OC DomerCorrespondent ISeptember 1, 2009

The big news in college football the past couple of days has been the report that coach Rich Rodriguez and the University of Michigan football program have been systematically cheating by mandating that players participate in football activities for hours well in excess of the daily and weekly limits set by NCAA rules.

It has been surprising to me that much of the early spin from the talking heads at places like ESPN has largely been of the "If you're not cheating, you're not trying" variety. Commentators are basically accusing the former and current Michigan football players of whining about the hard work required to play Division I football, even at a lesser program like Michigan's. (Cheap shot. Sorry. Not.)

Here, very quickly, is why I think the current scandal at U-M ought to be taken very seriously.


1. It's an integrity issue.

As an NCAA institution, Michigan has agreed to abide by a certain set of rules. If they knowingly and consistently break those rules, they are cheaters, and it is fair to call their integrity into question. If I were a U-M official, employee, alumnus, or student, I would probably not want my university's integrity ridiculed.

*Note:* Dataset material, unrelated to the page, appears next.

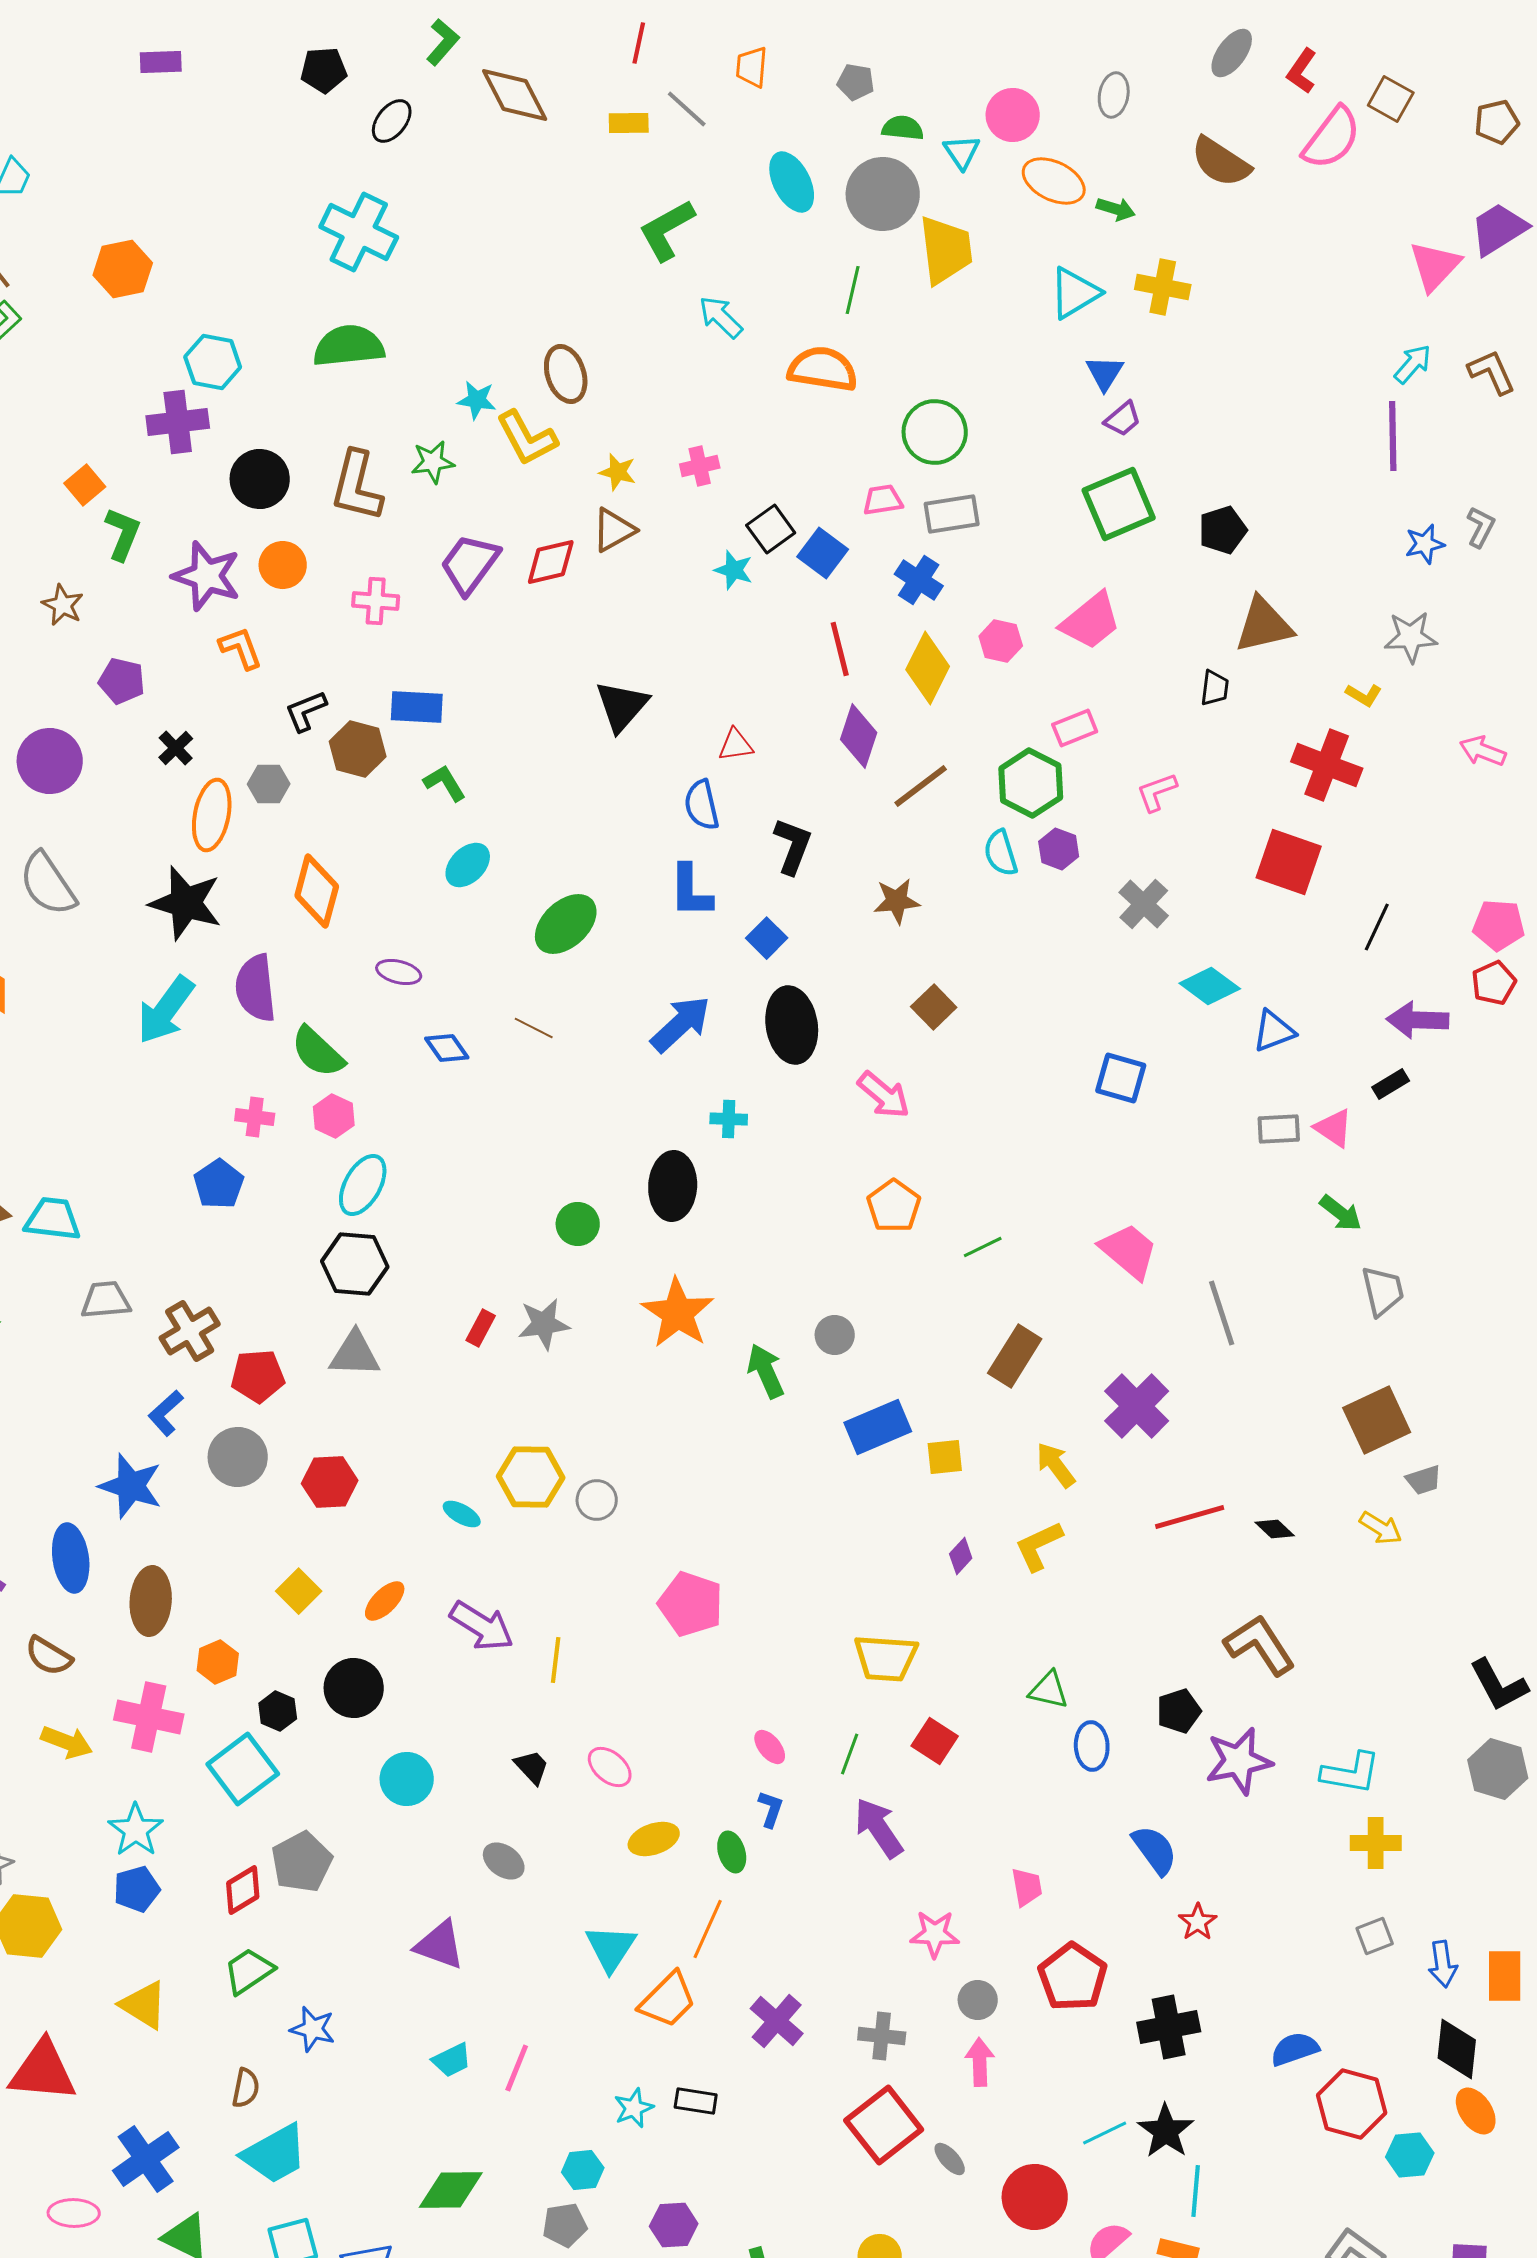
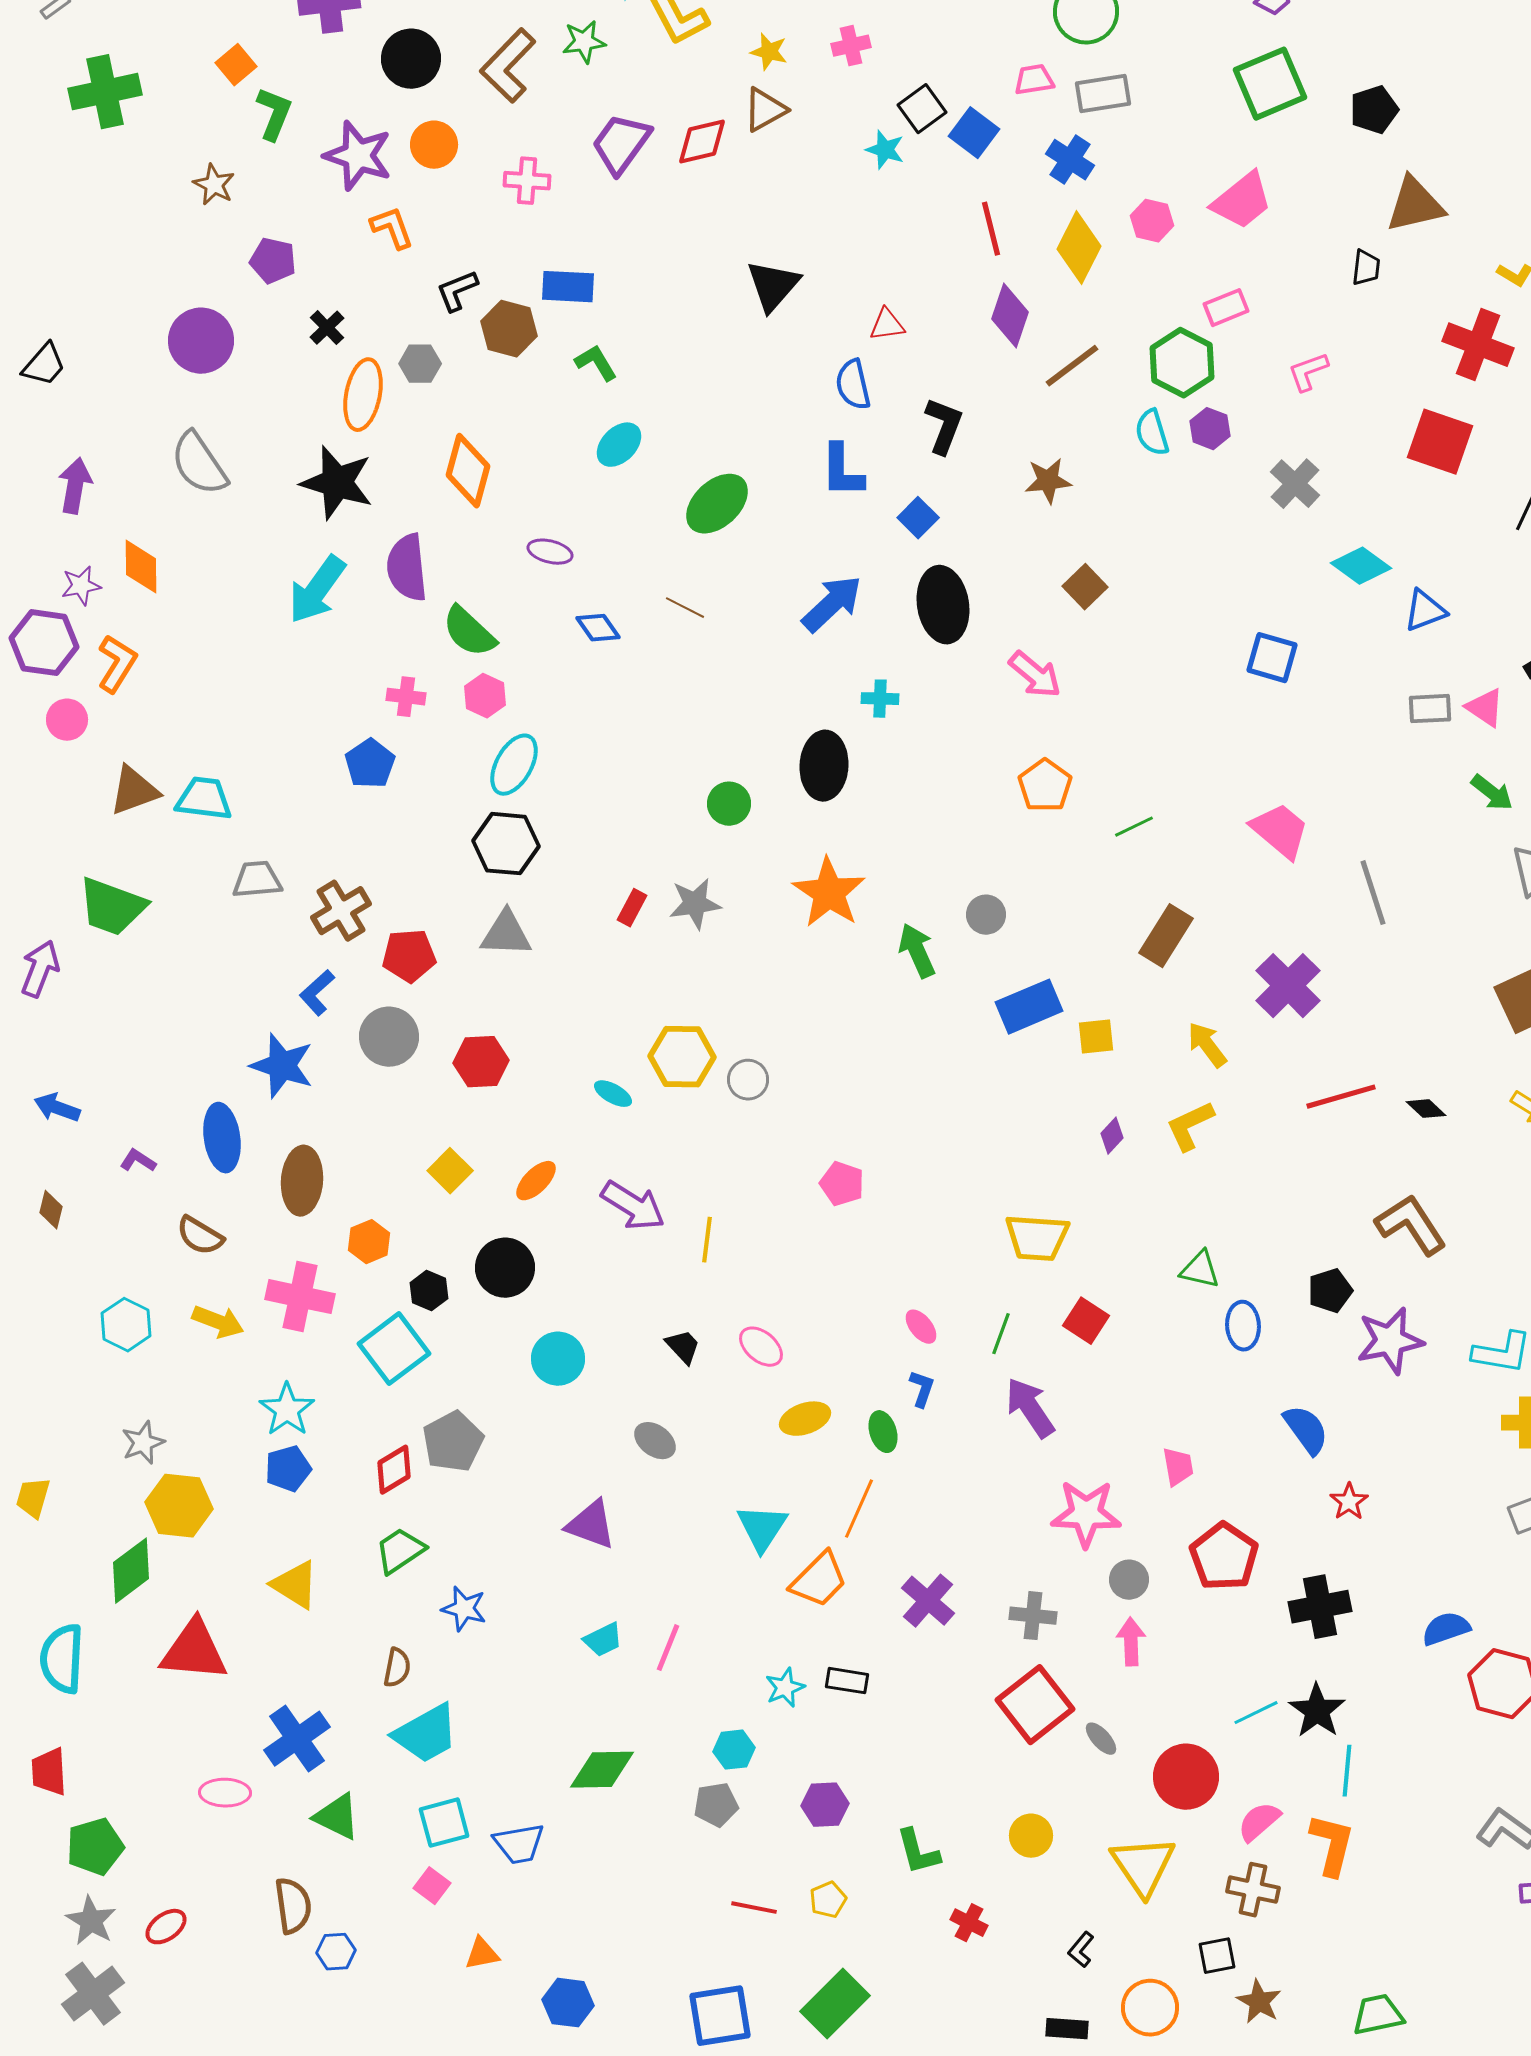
brown L-shape: (357, 486) -> (508, 66), turned 30
pink pentagon: (691, 1604) -> (842, 1184), size x0.7
pink star: (935, 1934) -> (1086, 1514), size x1.4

This doesn't appear to be an isolated incident either, as Dick Rod's integrity has been questioned since the day he left West Virginia for Michigan (and tried to renege on his contract buyout clause at WVU).


2. Competitive balance.

There's a group of football players at Western Michigan University who are getting ready to play the Wolverines this Saturday. The Broncos already have to contend with playing against a team full of superior athletes. Now they have to contend with playing a team full of superior athletes that is breaking the rules to gain an unfair competitive advantage.

That sucks for WMU, and it isn't fair to any team on Michigan's schedule (including Notre Dame).

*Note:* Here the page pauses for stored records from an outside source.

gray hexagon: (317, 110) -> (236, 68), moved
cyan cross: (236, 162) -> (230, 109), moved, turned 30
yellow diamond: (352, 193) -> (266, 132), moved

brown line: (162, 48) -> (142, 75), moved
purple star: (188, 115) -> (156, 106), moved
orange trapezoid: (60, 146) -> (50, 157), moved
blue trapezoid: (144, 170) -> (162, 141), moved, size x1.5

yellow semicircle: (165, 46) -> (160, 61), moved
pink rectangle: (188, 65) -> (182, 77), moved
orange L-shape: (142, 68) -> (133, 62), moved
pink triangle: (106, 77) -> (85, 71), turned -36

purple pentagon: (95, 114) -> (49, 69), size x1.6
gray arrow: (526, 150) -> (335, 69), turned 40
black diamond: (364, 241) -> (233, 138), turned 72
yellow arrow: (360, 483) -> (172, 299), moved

Do you remember how OUTRAGEOUS steroid use was in baseball, because it created an unfair competitive advantage? How OUTRAGEOUS the New England Patriots' filming from the sidelines was because it created an unfair competitive advantage? Consistently getting more hours of supervised workouts or mandatory training or coaching sessions in each week is an unfair advantage every bit as serious as either of those situations.


3. These are STUDENT athletes.

At least they are supposed to be. Michigan has already been identified as one of the football factories that steers its players (mostly its black players) into worthless academic majors and then fails to graduate them.

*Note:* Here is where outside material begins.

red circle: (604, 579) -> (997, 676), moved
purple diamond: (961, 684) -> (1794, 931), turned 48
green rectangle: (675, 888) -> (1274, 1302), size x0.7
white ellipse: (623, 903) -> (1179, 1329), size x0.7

They are already under criticism for sacrificing the education of their student athletes on the altar of football, so you would think that U-M administrators would be paying a little more attention to the academic progress of their student athletes.

Even at a school like Michigan, only a handful of players will ever play football professionally. The vast majority of student athletes will need to find another way to make a living, and they SHOULD be able to fall back on a Michigan education.

I have no doubt that Dick Rod and his assistant coaches go into the homes of their targeted high school recruits and sell the academic excellence of the University of Michigan. No doubt they promise these kids' moms and dads that their son will get a world-class education at U of M.

But if the football coaches are placing unreasonable and illegal demands on the students' time, it is clear that the coach and the University do not consider actual education to be a high priority—which is a moral problem as well as an integrity problem.

If these allegations about Coach Rodriguez and U of M prove to be true, I hope Dick Rod is humiliated and unceremoniously fired. Cheating should not be tolerated. Cheating that deprives student athletes of the opportunity to actually get the world-class education they have been promised should be punished.